The results show that our approach outperformed state-of-the-art tools on germline SV calling and genotyping, especially at low depths, and in error-prone repetitive regions. We believe this work significantly contributes to the development of bioinformatic strategies to maximize the use of long-read sequencing technologies.
结构变异(SVs)是指长度大于 50bp 的基因组多态性。SV 的常见类型包括缺失、插入、易位、倒位和拷贝数变异。鉴于 SV 在表型变异和进化事件等现象中的作用,SV 的检测和基因分型至关重要。因此,最近已经开发了使用长读测序数据识别 SV 的方法。
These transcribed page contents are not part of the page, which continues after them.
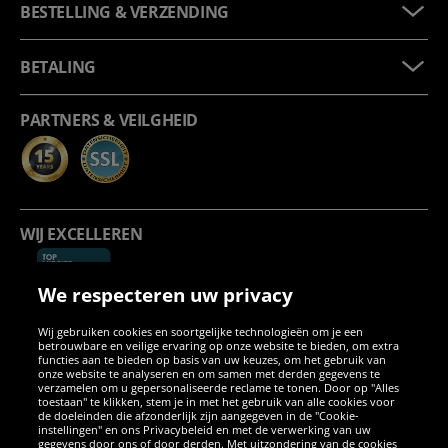
BESTELLING & VERZENDING
BETALING
PARTNERS & VEILGHEID
WIJ EXCELLEREN
We respecteren uw privacy
Wij gebruiken cookies en soortgelijke technologieën om je een
betrouwbare en veilige ervaring op onze website te bieden, om extra
functies aan te bieden op basis van uw keuzes, om het gebruik van
onze website te analyseren en om samen met derden gegevens te
verzamelen om u gepersonaliseerde reclame te tonen. Door op "Alles
SOCIALE MEDIA
toestaan" te klikken, stem je in met het gebruik van alle cookies voor
de doeleinden die afzonderlijk zijn aangegeven in de "Cookie-
instellingen" en ons Privacybeleid en met de verwerking van uw
Facebook
Instagram
WhatsApp
TikTok
Twitter
YouTube
gegevens door ons of door derden. Met uitzondering van de cookies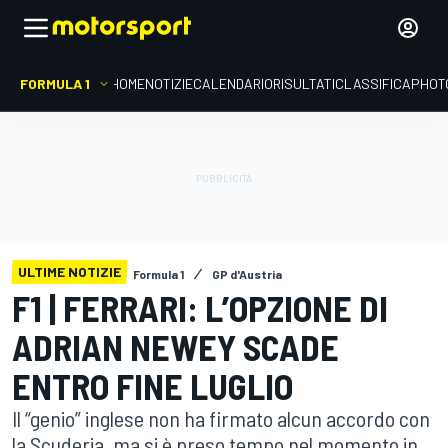
FORMULA 1
HOME
NOTIZIE
CALENDARIO
RISULTATI
CLASSIFICA
PHOT
ULTIME NOTIZIE
Formula 1
GP d'Austria
F1 | FERRARI: L’OPZIONE DI
ADRIAN NEWEY SCADE
ENTRO FINE LUGLIO
Il “genio” inglese non ha firmato alcun accordo con
la Scuderia, ma si è preso tempo nel momento in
我们提出了一种从长读测序数据中预测种系 SV 的准确有效的算法。该算法从读取比对开始收集 SV 的证据(特征)。然后,根据从长度和基因组位置计算的坐标的欧几里得图对特征进行聚类。聚类通过 DBSCAN 算法执行,该算法提供了以高分辨率限定聚类的优势。聚类转换为 SV,贝叶斯模型允许根据其支持证据精确地对 SV 进行基因分型。该算法集成到下一代测序体验平台的单个样本变体检测器中,便于与其他基因组分析功能集成。我们进行了多次基准实验,包括模拟和真实数据,代表不同的基因组特征、测序技术(PacBio HiFi、ONT)和读取深度。
结果表明,我们的方法在种系 SV 调用和基因分型方面优于最先进的工具,尤其是在深度较低且易出错的重复区域。我们相信这项工作为开发最大限度利用长读测序技术的生物信息学策略做出了重大贡献。